I agree that counterfactuals are hard, but I'm not sure that difficulty can be avoided. Your baseline of "what the human expected the agent to do" is also a counterfactual, since you need to model what would have happened if the world unfolded as expected.
Sorry, what I meant to imply was "baselines are counterfactuals, and counterfactuals are hard, so maybe no 'natural' baseline exists". I certainly agree that my baseline is a counterfactual.
On the other hand, since (as you mentioned) this is not intended as a baseline for impact penalization, maybe it doesn't need to be well-defined or efficient in terms of human input, and it is a good source of intuition on what feels impactful to humans.
Yes, that's my main point. I agree that there's no clear way to take my baseline and implement it in code, and that it depends on fuzzy concepts that don't always apply (even when interpreted by humans).
Thank you for reading closely enough to notice the 5 characters used to mark the occasion :)
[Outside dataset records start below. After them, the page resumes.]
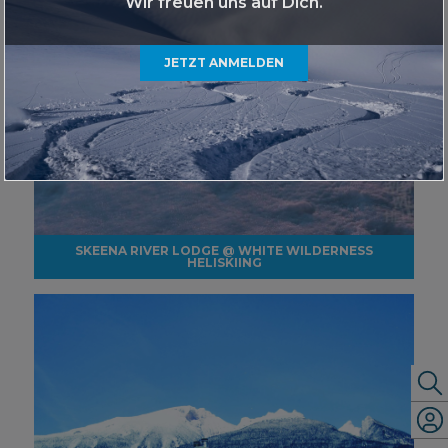
Wir freuen uns auf Dich.
JETZT ANMELDEN
SKEENA RIVER LODGE @ WHITE WILDERNESS
HELISKIING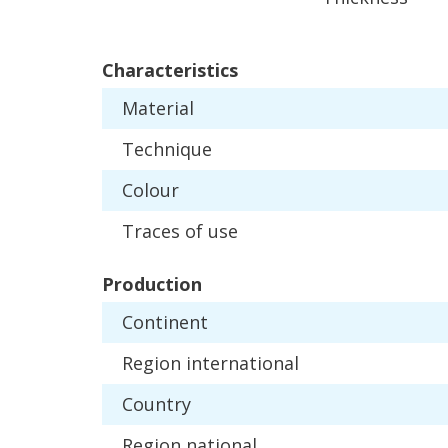
Characteristics
Material
Technique
Colour
Traces
of
use
Production
Continent
Region
international
Country
Region
national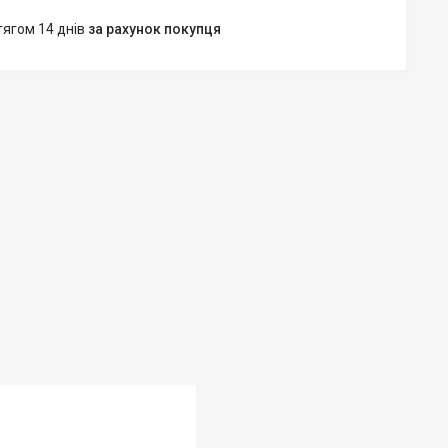
тягом 14 днів
за рахунок покупця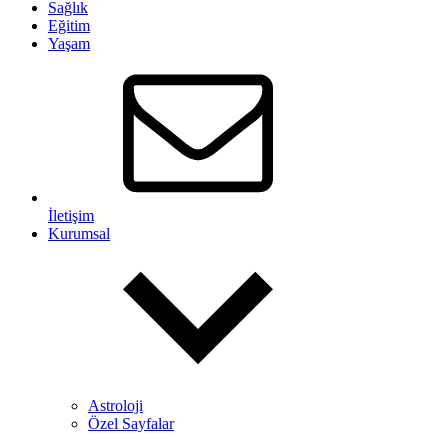
Sağlık
Eğitim
Yaşam
İletişim
Kurumsal
Astroloji
Özel Sayfalar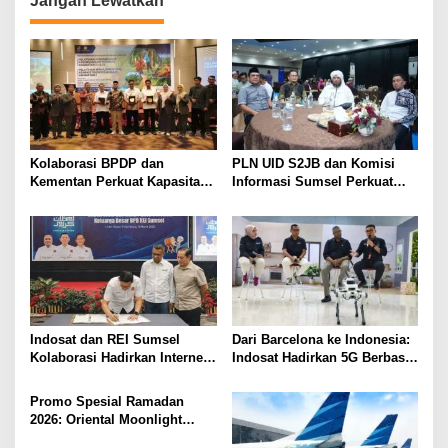
Jangan Lewatkan
g
a
s
i
p
o
Kolaborasi BPDP dan
PLN UID S2JB dan Komisi
s
Kementan Perkuat Kapasitas
Informasi Sumsel Perkuat
Pekebun Sawit Sumatera
Integritas Lewat Semarak
Selatan
Muharram 1448 H
Indosat dan REI Sumsel
Dari Barcelona ke Indonesia:
Kolaborasi Hadirkan Internet
Indosat Hadirkan 5G Berbasis
Rumah HiFi Air di Kawasan
AI Lebih Dekat ke Masyarakat
Hunian
Promo Spesial Ramadan
2026: Oriental Moonlight
Hadirkan Bukber Berkesan di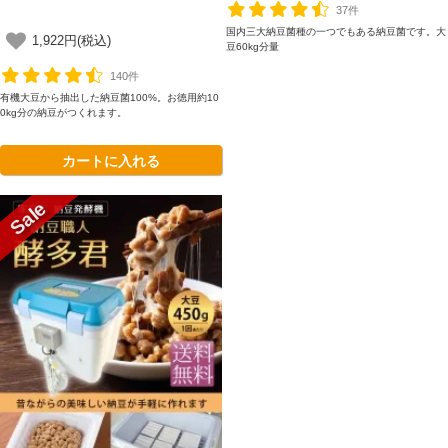
37件
国内三大納豆菌種の一つでもある納豆菌です。大
1,922円(税込)
豆60kg分量
140件
有機大豆から抽出した納豆菌100%。お徳用約10
0kg分の納豆がつくれます。
カートに入れる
My main note is that my comment was just about the concept of rigging a learning process given a fixed prior over rewards. I certainly agree that the general strategy of "update a distribution over reward functions" has lots of as-yet-unsolved problems.
2 Rigging learning or reward-maximisation?
I agree that you can cast any behavior as reward maximization with a complicated enough reward function. This does imply that you have to be careful with your prior / update rule when you specify an assistance game / CIRL game.
I'm not arguing "if you write down an assistance game you automatically get safety"; I'm arguing "if you have an optimal policy for some assistance game you shouldn't be worried about it rigging the learning process relative to the assistance game's prior". Of course, if the prior + update rule themselves lead to bad behavior, you're in trouble; but it doesn't seem like I should expect that to be via rigging as opposed to all the other ways reward maximization can go wrong.
3 AI believing false facts is bad
Tbc I agree with this and was never trying to argue against it.
4 Changing preferences or satisfying them
Thus there is no distinction between "compound" and "non-compound" rewards; we can't just exclude the first type. So saying a reward is "fixed" doesn't mean much.
I agree that updating on all reward functions under the assumption that humans are rational is going to be very strange and probably unsafe.
5 Humans learning new preferences
I agree this is a challenge that assistance games don't even come close to addressing.
6 The AI doesn't trick any part of itself
Your explanation in this section involves a compound reward function, instead of rigged learning process. I agree that these are problems; I was really just trying to make a point about rigged learning processes.
The key point is that AUPconceptual relaxes the problem:If we could robustly penalize the agent for intuitively perceived gains in power (whatever that means), would that solve the problem?This is not trivial.
Probably I'm just missing something, but I don't see why you couldn't say something similar about:
"preserve human autonomy", "be nice", "follow norms", "do what I mean", "be corrigible", "don't do anything I wouldn't do", "be obedient"
If we could robustly reward the agent for intuitively perceived nice actions (whatever that means), would that solve the problem?
It seems like the main difference is that for power in particular is that there's more hope that we could formalize power without reference to humans (which seems harder to do for e.g. "niceness"), but then my original point applies.
has to do with easily exploitable opportunities in a given situation
Sorry, I don't understand what you mean here.
However, still note that this solution doesn't have anything to do with human values in particular.
I feel like I can still generate lots of solutions that have that property. For example, "preserve human autonomy", "be nice", "follow norms", "do what I mean", "be corrigible", "don't do anything I wouldn't do", "be obedient".
All of these depend on the AI having some knowledge about humans, but so does penalizing power.